---------- WORKING DATA ----------

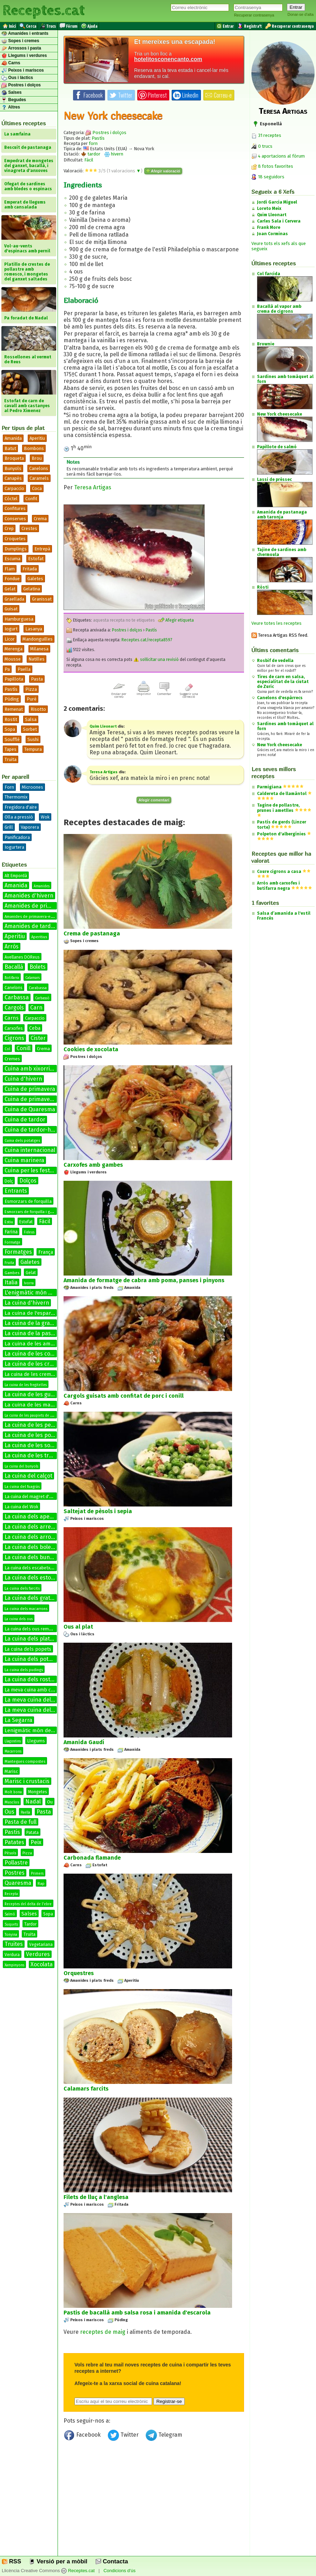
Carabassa (38, 988)
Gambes (12, 1273)
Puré (32, 699)
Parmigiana (269, 786)
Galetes (35, 578)
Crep (9, 528)
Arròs (12, 946)
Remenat (14, 709)
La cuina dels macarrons (26, 1609)
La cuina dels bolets (30, 1547)
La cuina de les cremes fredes (38, 1374)
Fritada (29, 568)
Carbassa (17, 997)
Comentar (164, 692)
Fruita (9, 1263)
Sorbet (30, 729)
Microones (32, 787)
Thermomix (16, 797)
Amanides (42, 886)
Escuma (12, 558)
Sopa (10, 729)
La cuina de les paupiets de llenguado (36, 1415)
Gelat (10, 588)
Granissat (42, 599)
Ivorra (29, 1283)
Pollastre (16, 1862)
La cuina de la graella (32, 1323)
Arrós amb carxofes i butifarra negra (278, 886)
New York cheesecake (279, 744)
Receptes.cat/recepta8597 (146, 639)
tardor (90, 154)
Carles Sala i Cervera (279, 221)
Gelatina (31, 588)
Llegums (36, 1740)
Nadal (33, 1801)
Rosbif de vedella (275, 660)
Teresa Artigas (92, 487)
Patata (32, 1832)
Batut (10, 448)
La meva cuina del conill (35, 1710)
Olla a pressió (19, 817)
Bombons (34, 448)
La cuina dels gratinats (34, 1598)
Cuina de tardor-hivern (34, 1129)
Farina (11, 1232)
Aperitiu (37, 438)
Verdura (12, 1954)
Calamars (32, 978)
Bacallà (14, 966)
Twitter (124, 2436)
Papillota (14, 679)
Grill (9, 827)
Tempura (33, 749)
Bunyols (13, 468)
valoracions (124, 170)
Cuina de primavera (30, 1089)
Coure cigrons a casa (279, 871)
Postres (15, 1872)
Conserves (15, 518)
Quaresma (18, 1883)
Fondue (12, 578)
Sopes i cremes (20, 41)
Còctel (11, 498)
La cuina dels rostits (31, 1679)
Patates (14, 1842)
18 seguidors (267, 176)
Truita (11, 759)
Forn (9, 787)
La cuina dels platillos (32, 1638)
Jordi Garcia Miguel (277, 202)
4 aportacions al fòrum (281, 156)
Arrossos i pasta (21, 48)
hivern (113, 154)
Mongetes (37, 1791)
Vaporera (30, 827)
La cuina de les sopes (32, 1445)
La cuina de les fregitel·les (26, 1385)
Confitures (15, 508)
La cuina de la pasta (30, 1333)
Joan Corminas (272, 233)
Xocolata (42, 1964)
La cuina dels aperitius (34, 1516)
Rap (41, 1883)
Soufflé (12, 739)
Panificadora (17, 837)
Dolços (28, 1180)
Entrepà (42, 548)
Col (7, 1049)
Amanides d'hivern (29, 895)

----------

→ ABOUT THIS EXERCISE: In the records above, find each line holding "dels" and copy it.

→ RESPONSE:
La cuina dels macarrons (26, 1609)
La cuina dels bolets (30, 1547)
La cuina dels gratinats (34, 1598)
La cuina dels rostits (31, 1679)
La cuina dels platillos (32, 1638)
La cuina dels aperitius (34, 1516)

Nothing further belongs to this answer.